Purpose of a Resume
The purpose of a resume is to get an interview. Most people who read your resume will spend an average of about 30 seconds looking at it, so it has to catch their eye immediately. It should include a brief history of your accomplishments, an introduction of yourself to a prospective employer and a first impression of you.
Properties of a Resume
There are four properties that every resume should have. A resume should be Neat, Concise, Organized and Accurate.
It should appear professional and have plenty of white space
It should present the facts in a brief, easy-to-read style and be 1-2 pages in length.
The first page should focus on your skills and experience
The reader should immediately be able to see your strong points
The information that you provide should be error free and completely honest.
Different Types of Resumes
There are three primary types of resumes: Chronological, Functional, and Combination. There are variations on each type of resume but the basics remain the same. The type of resume you create depends on how much experience you have in your desired occupation. Regardless of the type of resume, you will usually give the details of your last 11-15 years of work experience.
A chronological resume typically lists each job you have held in order, beginning with the most recent. This type works well for the person with several years of relevant experience, especially when the job titles you’ve held show an ever increasing amount of responsibility. The modified chronological resume allows for changing the order in which jobs are presented to highlight those most relevant to the position being sought.
Functional resumes are good for people with too little or too much experience. If you do not have years of experience in the hospitality industry, but you have abilities and skills you have learned as a student, volunteer, or through a hobby or sport, the functional resume lets you highlight these strengths and downplay your lack of industry experience.
A functional resume gives you more flexibility in organizing information.
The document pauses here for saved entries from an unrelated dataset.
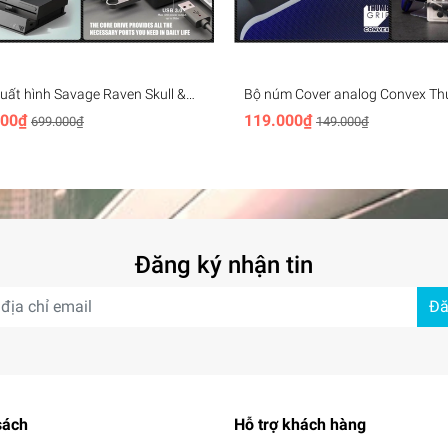
06W
uất hình Savage Raven Skull &
Bộ núm Cover analog Convex T
pgate cho Nintendo Switch 2,
Grip cho Nintendo Switch 2 PS4
000₫
119.000₫
699.000₫
149.000₫
eld gaming
XBox - Skull & Co
Đăng ký nhận tin
Đă
sách
Hỗ trợ khách hàng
It’s very useful if covering your years of experience in a chronological resume would require more than two pages, or if the description of your responsibility in several jobs would be repeating the same information.
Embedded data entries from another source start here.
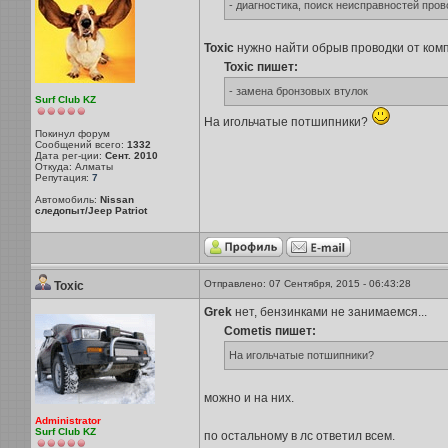
- диагностика, поиск неисправностей прово
Toxic
нужно найти обрыв проводки от комп
Toxic пишет:
- замена бронзовых втулок
Surf Club KZ
На игольчатые потшипники?
Покинул форум
Сообщений всего:
1332
Дата рег-ции:
Сент. 2010
Откуда: Алматы
Репутация:
7
Автомобиль:
Nissan
следопыт/Jeep Patriot
Отправлено: 07 Сентября, 2015 - 06:43:28
Toxic
Grek
нет, бензинками не занимаемся...
Cometis пишет:
На игольчатые потшипники?
можно и на них.
Administrator
Surf Club KZ
по остальному в лс ответил всем.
Professional resume writers and career counselors often recommend combining the best qualities of the chronological and functional resume. Your work history is presented in chronological order, but it may come after a review of your functional skills and your achievements. Another variation of the Combination Resume lists your jobs in chronological order, but in place of a description of responsibilities and duties, you list achievements and demonstrated skills used or learned. These resumes are useful for those who may have a gap in their work history, are transitioning to another field or who may have been working in a field different than the one they are now pursuing.